'''
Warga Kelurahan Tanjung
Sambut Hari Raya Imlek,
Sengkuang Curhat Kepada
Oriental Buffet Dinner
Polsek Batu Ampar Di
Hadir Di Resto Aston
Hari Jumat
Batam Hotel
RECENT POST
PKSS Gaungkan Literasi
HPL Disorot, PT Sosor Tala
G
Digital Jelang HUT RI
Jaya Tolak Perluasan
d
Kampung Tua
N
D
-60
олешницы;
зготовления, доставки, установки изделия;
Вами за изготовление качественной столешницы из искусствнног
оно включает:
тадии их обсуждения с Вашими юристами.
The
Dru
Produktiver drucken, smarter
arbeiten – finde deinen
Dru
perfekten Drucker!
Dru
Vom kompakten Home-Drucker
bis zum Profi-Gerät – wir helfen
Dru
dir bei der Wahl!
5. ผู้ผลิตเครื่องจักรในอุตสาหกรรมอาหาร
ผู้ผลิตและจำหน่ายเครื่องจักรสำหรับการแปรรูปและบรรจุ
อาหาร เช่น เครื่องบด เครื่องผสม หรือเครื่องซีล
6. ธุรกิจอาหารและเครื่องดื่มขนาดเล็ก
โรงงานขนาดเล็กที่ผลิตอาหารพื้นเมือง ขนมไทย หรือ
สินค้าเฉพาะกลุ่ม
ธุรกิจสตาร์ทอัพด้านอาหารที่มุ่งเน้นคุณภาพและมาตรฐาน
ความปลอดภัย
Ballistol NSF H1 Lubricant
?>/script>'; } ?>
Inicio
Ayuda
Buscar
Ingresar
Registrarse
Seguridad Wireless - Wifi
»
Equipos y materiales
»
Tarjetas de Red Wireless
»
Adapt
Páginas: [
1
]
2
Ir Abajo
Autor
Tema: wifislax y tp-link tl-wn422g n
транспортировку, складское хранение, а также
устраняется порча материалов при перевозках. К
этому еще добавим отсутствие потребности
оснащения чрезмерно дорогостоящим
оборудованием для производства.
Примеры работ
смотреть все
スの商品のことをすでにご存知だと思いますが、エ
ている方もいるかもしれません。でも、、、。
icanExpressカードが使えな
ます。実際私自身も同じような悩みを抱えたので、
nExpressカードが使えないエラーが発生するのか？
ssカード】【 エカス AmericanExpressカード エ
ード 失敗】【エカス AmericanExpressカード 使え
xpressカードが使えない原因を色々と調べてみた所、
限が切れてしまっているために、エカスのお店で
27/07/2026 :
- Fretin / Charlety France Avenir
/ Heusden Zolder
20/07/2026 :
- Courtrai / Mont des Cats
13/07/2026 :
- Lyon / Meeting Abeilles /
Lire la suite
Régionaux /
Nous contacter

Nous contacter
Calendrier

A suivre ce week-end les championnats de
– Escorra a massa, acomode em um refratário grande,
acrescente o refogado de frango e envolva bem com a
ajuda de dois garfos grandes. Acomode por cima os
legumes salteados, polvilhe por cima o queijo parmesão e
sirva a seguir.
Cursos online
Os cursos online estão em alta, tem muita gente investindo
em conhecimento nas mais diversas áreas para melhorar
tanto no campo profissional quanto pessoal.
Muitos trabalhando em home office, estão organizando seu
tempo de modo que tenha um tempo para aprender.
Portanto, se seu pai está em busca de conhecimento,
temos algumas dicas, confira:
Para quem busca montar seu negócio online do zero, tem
'''
Exercise instructions —
Starting at the line that contains "nExpressカードが使えないエラーが発生するのか？" and ending at the last line of the data, repeat each line exactly; include nothing else.

Reply to the task —
nExpressカードが使えないエラーが発生するのか？
ssカード】【 エカス AmericanExpressカード エ
ード 失敗】【エカス AmericanExpressカード 使え
xpressカードが使えない原因を色々と調べてみた所、
限が切れてしまっているために、エカスのお店で
27/07/2026 :
- Fretin / Charlety France Avenir
/ Heusden Zolder
20/07/2026 :
- Courtrai / Mont des Cats
13/07/2026 :
- Lyon / Meeting Abeilles /
Lire la suite
Régionaux /
Nous contacter

Nous contacter
Calendrier

A suivre ce week-end les championnats de
– Escorra a massa, acomode em um refratário grande,
acrescente o refogado de frango e envolva bem com a
ajuda de dois garfos grandes. Acomode por cima os
legumes salteados, polvilhe por cima o queijo parmesão e
sirva a seguir.
Cursos online
Os cursos online estão em alta, tem muita gente investindo
em conhecimento nas mais diversas áreas para melhorar
tanto no campo profissional quanto pessoal.
Muitos trabalhando em home office, estão organizando seu
tempo de modo que tenha um tempo para aprender.
Portanto, se seu pai está em busca de conhecimento,
temos algumas dicas, confira:
Para quem busca montar seu negócio online do zero, tem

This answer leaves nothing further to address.